How he has made it so far in life and his career is a complete mystery to me. He is cunning, most likely, and focuses his efforts on selling his ideas to disciplines with no idea of the broader context and intellectual histories of his philosophical appropriations. He is, essentially, a snake oil salesman, selling a placebo to people who don’t know any better.

Today, as a result, Object-Oriented Ontology resembles a failed philosophical project that parasitises the art world to stay relevant. A lot of what they discuss is generally alive and well in philosophical circles more generally but its salesmen pretend it’s a niche concern and talk about it in isolation, suffocating their observations in a philosophical sense whilst making it appear cool in an artistic one.

As someone who came to these ideas down that common path of phenomenology and art, let me say that art and philosophy deserve a better relationship than the one the likes of Harman are offering, and its there for discovering if you can look past him for a minute.

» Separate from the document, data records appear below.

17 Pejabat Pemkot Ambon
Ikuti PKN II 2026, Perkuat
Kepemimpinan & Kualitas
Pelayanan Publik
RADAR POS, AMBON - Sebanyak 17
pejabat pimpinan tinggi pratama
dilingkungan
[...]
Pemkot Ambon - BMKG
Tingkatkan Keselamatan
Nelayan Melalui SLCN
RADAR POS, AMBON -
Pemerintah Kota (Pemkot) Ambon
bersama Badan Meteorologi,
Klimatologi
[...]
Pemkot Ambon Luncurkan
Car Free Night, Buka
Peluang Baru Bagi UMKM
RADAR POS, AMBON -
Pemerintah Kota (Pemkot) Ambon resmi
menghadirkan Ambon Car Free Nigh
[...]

UPDATE #1: It has been suggested that this post is an instance of “the pot calling the kettle black”. To attack Harman’s self-obsession by starting with a personal history is somehow hypocritical. I don’t think so.

There are two things I wanted to articulate in this post, and there may be some awkward crossover between the two, but I think both are worthwhile.

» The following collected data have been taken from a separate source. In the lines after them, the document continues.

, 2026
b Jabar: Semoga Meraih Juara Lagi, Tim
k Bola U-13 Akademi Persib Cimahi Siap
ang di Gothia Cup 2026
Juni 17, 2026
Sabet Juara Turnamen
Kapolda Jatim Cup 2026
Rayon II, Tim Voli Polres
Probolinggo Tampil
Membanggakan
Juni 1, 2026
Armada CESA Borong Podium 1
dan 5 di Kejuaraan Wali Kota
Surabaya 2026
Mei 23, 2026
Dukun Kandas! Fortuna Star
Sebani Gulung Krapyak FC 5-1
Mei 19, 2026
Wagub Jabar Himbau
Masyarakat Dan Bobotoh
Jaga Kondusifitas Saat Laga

The first intention here, if it is not clear, is to demonstrate how and why Harman’s ideas are attractive to so many in the art world. I have done this through my own experience as someone who came to philosophy as a wannabe artist, particularly intrigued by speculative realism. I think that sort of subjective position in an argument is important and do not wish to claim otherwise.

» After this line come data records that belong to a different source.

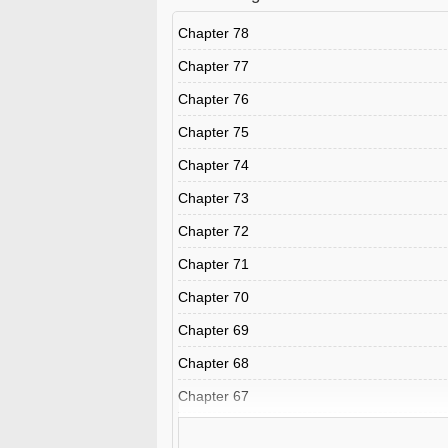
Chapter 78
Chapter 77
Chapter 76
Chapter 75
Chapter 74
Chapter 73
Chapter 72
Chapter 71
Chapter 70
Chapter 69
Chapter 68
Chapter 67
Chapter 66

However, that is part of Harman’s whole schtick. One of the central claims within Object-Oriented Philosophy is that the subject need not be the centre of philosophy anymore. At every turn that claim falls apart — and if you want a rigorous takedown, go get Pete Wolfendale’s book or something — but the most laughable and ironic stumbling block for OOO, as I see it, is that Harman himself is at the very centre of his own philosophy. He is OOO and is always adamant about the centrality of his own subject in his supposedly subjectless philosophy.

Hence the title of this post. (Also, true to form, he has predictably appeared in the replies to this post, although seemingly sheepishly and somewhat indirectly. He really can’t help himself.)

If you don’t like philosophy that speaks to an “I”, this blog won’t be for you. But I’m also not making any claims that it should be any different. I’m also not scrambling around social media attempting to rescue my own ego at every opportunity.

As Self-centred as my writings often are, I do also write a lot about the humiliation of that self by seemingly noumenal forces. So there are obvious crossovers. Harman’s general areas of interest are of interest to lots of other people. But what Harman encourages is a use of philosophical concepts and arguments in other fields that are woefully inadequate and he manages to persist in doing this, it seems to me, simply by strengthening the bizarre personality cult around him.

If artists explored his ideas on their own terms, by reading some admittedly difficult texts, or at least some other people’s thoughts on them, they may start to see the holes in what he’s attempting to do, and the way his monopolising of certain concepts that have a far richer history elsewhere — the noumenon being the most important example, perhaps — only serves to reduce artistic access to a broader tradition of thought. OOO is more an art project than a school of philosophy and, for both disciplines’ sake, I think that’s an important distinction to make.